2022年9月24日,由北京市道教協(xié)會與北京師范大學社會學院聯(lián)合舉辦的“人居日下:明清宮廷與北京道教”學術論壇在西頂廟召開。

2022年9月24日,由北京市道教協(xié)會與北京師范大學社會學院聯(lián)合舉辦的“人居日下:明清宮廷與北京道教”學術論壇在西頂廟召開。會議采用線下和線上相結合的形式,邀請了北京、上海、南京、美國和法國的學者、研究人員及道教人士進行了15場主題發(fā)言,參會者共計百余人。

圖1. 論壇海報


9月24日上午8:30,開幕式由北京市道教協(xié)會秘書長高欣主持,北京市道教協(xié)會會長黃信陽發(fā)表致辭。黃信陽會長指出,本次會議研究明清宮廷與北京道教,一方面是要以史為鑒,吸收寶貴的歷史經(jīng)驗,探究道教中國化的歷史規(guī)律;另一方面有利于北京道教與時俱進,自覺與中華優(yōu)秀傳統(tǒng)文化相適應,促進道教傳承發(fā)展。黃會長致辭結束后,諸位與會專家學者及師生就“宮廷的道士:制度與道派”、“宮廷的道化:空間與藝術”、“宮廷到民間:神明與社會”這三大主題展開了豐富精彩的對話和討論。

圖2. 論壇會議現(xiàn)場


明清宮廷與宗教的復雜關系,不僅形塑了國家治理的樣貌,也影響了社會歷史的走向,神圣而民俗、高貴而鄉(xiāng)土的北京宗教亦由此形成。本次論壇聚焦北京道教及其相關人群這一總命題,將宮廷置于討論的背景,試圖探討明清時期宮廷與民間的復雜互動中,道教扮演著怎樣的角色。本綜述將依據(jù)會議三大主題,從“宮廷的道士”“宮廷的道化”,以及“宮廷到民間”三個方面總結與會學者的觀點成果。從這些角度出發(fā),諸位專家學者在不同的視域中進行了案例考察與歷史追溯,或是積累了豐富的史料,或是進行現(xiàn)場考證勘察,或是關注鮮活的個體經(jīng)歷,產(chǎn)出了大量富有啟迪的研究成果。

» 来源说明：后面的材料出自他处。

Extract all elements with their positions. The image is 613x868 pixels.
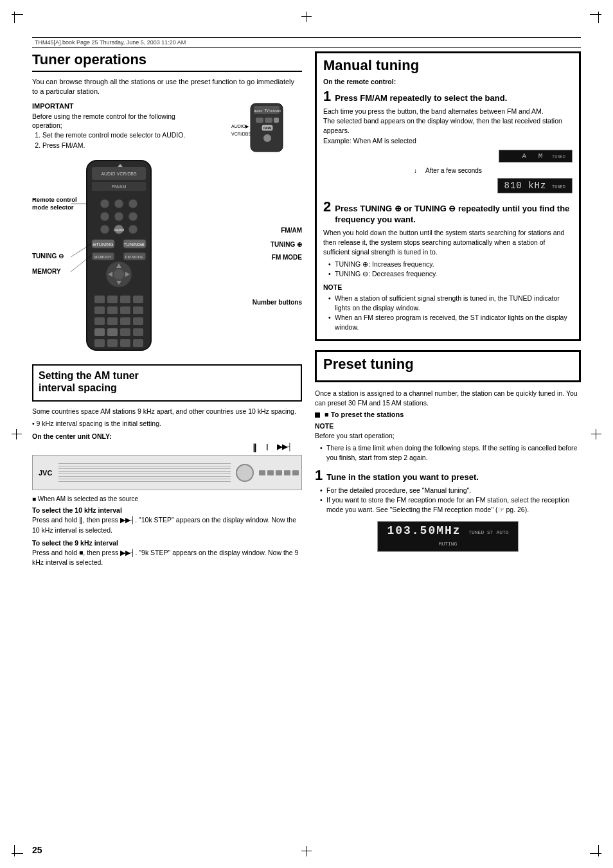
step2-bullets: TUNING ⊕: Increases frequency. TUNING ⊖:… xyxy=(323,260,573,279)
svg-rect-58 xyxy=(133,328,143,336)
svg-point-10 xyxy=(263,134,271,142)
manual-note-2: When an FM stereo program is received, t… xyxy=(328,313,573,332)
svg-rect-54 xyxy=(133,317,143,325)
svg-rect-7 xyxy=(274,118,279,123)
cross-right xyxy=(591,429,601,439)
select-9khz-heading: To select the 9 kHz interval xyxy=(32,539,302,547)
label-number-buttons: Number buttons xyxy=(253,299,302,306)
svg-text:AUDIO   VCR/DBS: AUDIO VCR/DBS xyxy=(101,172,137,176)
label-memory: MEMORY xyxy=(32,268,61,275)
label-fm-am: FM/AM xyxy=(281,227,302,234)
important-block: IMPORTANT Before using the remote contro… xyxy=(32,102,199,151)
svg-text:FM/AM: FM/AM xyxy=(114,228,124,232)
svg-point-25 xyxy=(100,225,109,234)
pause-icon: ‖ xyxy=(253,443,257,452)
unit-btn-5 xyxy=(292,470,299,475)
corner-mark-bl xyxy=(12,844,24,856)
corner-mark-tl xyxy=(12,12,24,24)
manual-tuning-title: Manual tuning xyxy=(323,57,573,74)
important-text: Before using the remote control for the … xyxy=(32,112,199,130)
preset-intro: Once a station is assigned to a channel … xyxy=(315,389,581,408)
preset-note-before: Before you start operation; xyxy=(315,431,581,441)
pipe-icon: | xyxy=(266,443,268,452)
preset-step1-heading: Tune in the station you want to preset. xyxy=(326,472,479,483)
svg-text:FM/AM: FM/AM xyxy=(112,184,127,189)
am-tuner-box: Setting the AM tunerinterval spacing xyxy=(32,364,302,402)
important-steps-list: Set the remote control mode selector to … xyxy=(42,130,199,151)
label-fm-mode: FM MODE xyxy=(272,254,302,261)
control-icons-row: ‖ | ▶▶┤ xyxy=(32,443,302,452)
jvc-unit-area: ‖ | ▶▶┤ JVC xyxy=(32,443,302,490)
svg-point-24 xyxy=(129,212,138,221)
svg-text:MEMORY: MEMORY xyxy=(94,255,112,259)
important-label: IMPORTANT xyxy=(32,102,199,110)
svg-rect-56 xyxy=(107,328,118,336)
svg-point-19 xyxy=(100,199,109,208)
unit-buttons xyxy=(259,470,299,475)
svg-text:FM/AM: FM/AM xyxy=(263,127,272,130)
step2-number: 2 xyxy=(323,200,331,214)
svg-rect-49 xyxy=(120,306,130,314)
important-section: TV AUDIO VCR/DBS FM/AM AUDIO▶ VCR/DBS xyxy=(32,102,302,151)
jvc-logo: JVC xyxy=(39,469,52,477)
svg-point-28 xyxy=(129,225,138,234)
page-title: Tuner operations xyxy=(32,51,302,72)
manual-note-1: When a station of sufficient signal stre… xyxy=(328,294,573,313)
svg-point-20 xyxy=(114,199,123,208)
select-9khz-text: Press and hold ■, then press ▶▶┤. "9k ST… xyxy=(32,548,302,567)
preset-tuning-box: Preset tuning xyxy=(315,350,581,382)
svg-rect-46 xyxy=(133,296,143,303)
intro-text: You can browse through all the stations … xyxy=(32,77,302,97)
svg-rect-48 xyxy=(107,306,118,314)
display-window-1: ​ A M TUNED xyxy=(499,150,573,163)
step2-header: 2 Press TUNING ⊕ or TUNING ⊖ repeatedly … xyxy=(323,200,573,226)
select-10khz-text: Press and hold ‖, then press ▶▶┤. "10k S… xyxy=(32,515,302,535)
arrow-down: ↓ After a few seconds xyxy=(323,166,573,174)
svg-text:FM MODE: FM MODE xyxy=(125,255,143,259)
page-number: 25 xyxy=(32,845,42,855)
inset-remote-svg: TV AUDIO VCR/DBS FM/AM AUDIO▶ VCR/DBS xyxy=(231,102,302,154)
svg-rect-60 xyxy=(107,339,118,347)
svg-text:AUDIO: AUDIO xyxy=(254,109,263,112)
cross-top xyxy=(301,12,312,22)
am-intro: Some countries space AM stations 9 kHz a… xyxy=(32,407,302,416)
to-preset-heading: ■ To preset the stations xyxy=(315,411,581,418)
svg-rect-51 xyxy=(94,317,105,325)
am-tuner-title: Setting the AM tunerinterval spacing xyxy=(39,369,296,394)
step1-number: 1 xyxy=(323,89,331,103)
svg-rect-55 xyxy=(94,328,105,336)
cross-bottom xyxy=(301,846,312,856)
left-column: Tuner operations You can browse through … xyxy=(32,51,302,570)
important-step-1: Set the remote control mode selector to … xyxy=(42,130,199,141)
svg-rect-53 xyxy=(120,317,130,325)
display-row-1: ​ A M TUNED xyxy=(323,148,573,164)
corner-mark-br xyxy=(589,844,601,856)
svg-point-23 xyxy=(114,212,123,221)
square-bullet-icon xyxy=(315,412,320,418)
file-info-text: THM45[A].book Page 25 Thursday, June 5, … xyxy=(35,39,186,46)
svg-rect-43 xyxy=(94,296,105,303)
unit-btn-1 xyxy=(259,470,265,475)
svg-rect-45 xyxy=(120,296,130,303)
label-tuning-minus: TUNING ⊖ xyxy=(32,252,64,260)
unit-display-lines xyxy=(58,463,231,483)
unit-btn-3 xyxy=(276,470,282,475)
svg-point-22 xyxy=(100,212,109,221)
svg-text:TUNING⊕: TUNING⊕ xyxy=(124,242,145,247)
preset-step1-bullets: For the detailed procedure, see "Manual … xyxy=(315,486,581,515)
svg-rect-62 xyxy=(133,339,143,347)
am-bullet: • 9 kHz interval spacing is the initial … xyxy=(32,419,302,429)
svg-rect-44 xyxy=(107,296,118,303)
preset-step1-bullet-2: If you want to store the FM reception mo… xyxy=(320,495,581,515)
display-row-2: 810 kHz TUNED xyxy=(323,177,573,195)
preset-tuning-title: Preset tuning xyxy=(323,356,573,373)
step1-header: 1 Press FM/AM repeatedly to select the b… xyxy=(323,89,573,104)
svg-text:VCR/DBS: VCR/DBS xyxy=(269,109,281,112)
svg-point-42 xyxy=(114,269,124,279)
preset-note-label: NOTE xyxy=(315,422,581,430)
main-container: Tuner operations You can browse through … xyxy=(32,51,581,836)
unit-btn-4 xyxy=(284,470,290,475)
ff-icon: ▶▶┤ xyxy=(277,443,292,452)
preset-step1-number: 1 xyxy=(315,468,323,483)
svg-rect-57 xyxy=(120,328,130,336)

圖3. 故宮博物院王子林研究館員做《欽安殿玄天上帝與帝統(tǒng)繼承》主題演講


圖4. 本次會議其他與會學者,從左至右:
王宜峨(評議人)、王宗昱(評議人)、汪桂平、呂敏(Marianne Bujard)、
王崗、劉迅、高萬桑(Vincent Goossaert)、李雨航
鞠熙、付海晏、賀晏然、楊君、
王彥嘉、侯海洋、許彤、陶金


一、宮廷的道士:制度與道派

在明清王朝歷史中,道教首先且始終是一種制度性的存在。只有將代表教派及重要人物放在國家制度的背景中,才能理解道教自身的存續(xù)發(fā)展問題。近年來,從政治史和社會史角度討論道教成為熱點,本場討論更是集中于明初、明末與清末三個典型時間段內(nèi),對宮廷與道士的關系做了集中思考。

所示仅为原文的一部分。